そんな中で雪華のことを見てると・・・一人の消防士が雪華に話しかけてるのが見えた。


その時の消防士が・・・この前の食フェスで会った雄大だったのだ。






圭「お前が急に俺の仕事聞いてくるから何かと思ったら・・・元カノの状況が知りたかったのか?」




圭もジョッキに入ったビールをごくっと一口飲んだ。

圭と春樹は・・・高校の同級生だ。

先日あった同窓会で全員が職業を答えたのち、春樹が圭に話しかけにいったのだ。






春樹「まぁ・・・。」

圭「ヨリ戻したいとか?」





春樹にとって雪華の存在は大きかった。

それは『失って気がつく』とかきれいな話じゃない。



春樹「あいつだけなんだよ。」

圭「なにが?」

春樹「・・・ヤレなかったの。」




そう、春樹は今まで付き合ってきた女とは全員夜を共にしてきた。

『自分に抱かれたい女は山ほどいる』

そんなくだらない自慢が・・・春樹にとってはこの上ない喜びだった。




圭「・・・は?」

春樹「今付き合ってる女なんかどこででもヤレるんだぜ?」





その言葉に圭は思った。

『どこででもヤラせる女なんてどこがいいんだか』・・・と。




圭「で?どうするんだ?」

春樹「あの消防士とヤったんなら・・・俺ともできるだろ?」

圭「それは・・・その人によるんじゃないか?それにもし・・・雄大さんの彼女だったら俺は関わりたくない。

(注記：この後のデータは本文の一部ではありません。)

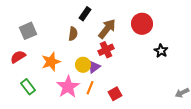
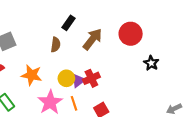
red cross: (106, 50) -> (91, 78), moved
orange star: (51, 62) -> (32, 75), turned 30
orange line: (90, 88) -> (74, 103), turned -40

」

春樹「なんで?」

圭「あの人・・・『キレる』って署では有名なんだよ。敵に回したくないタイプだ。」





春樹は仕事中の雄大しかしらなかったが、圭は内側を知っていた。

雄大が・・・鬼のように頭がキレることを。




春樹「なら雪華を抱くのにちょうどいいかもな。」

圭「・・・。」




春樹がどう考えてるのか圭にはわからなかった。

でもこの考えが・・・後々面倒を呼び込みそうな気がした圭は、席を立った。





圭「俺は関わらないからな。署内で敵は作りたくない。」



チームプレーが要求される職業において、乱すことを自らするバカはいない。

圭は『友達』より『仕事』を選択した。




圭「じゃな。」




そう言って居酒屋をあとにした。